## EXERCISE DIRECTIONS
Every line of the data, first to last, must be written out unchanged.

## PROVIDED MATERIAL
◆ ◆ ◆ ◆

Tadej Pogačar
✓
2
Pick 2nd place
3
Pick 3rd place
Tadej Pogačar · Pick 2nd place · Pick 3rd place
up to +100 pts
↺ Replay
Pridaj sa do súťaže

◆ ◆ ◆ ◆

## SOLUTION FOR THIS PROBLEM
Tadej Pogačar
✓
2
Pick 2nd place
3
Pick 3rd place
Tadej Pogačar · Pick 2nd place · Pick 3rd place
up to +100 pts
↺ Replay
Pridaj sa do súťaže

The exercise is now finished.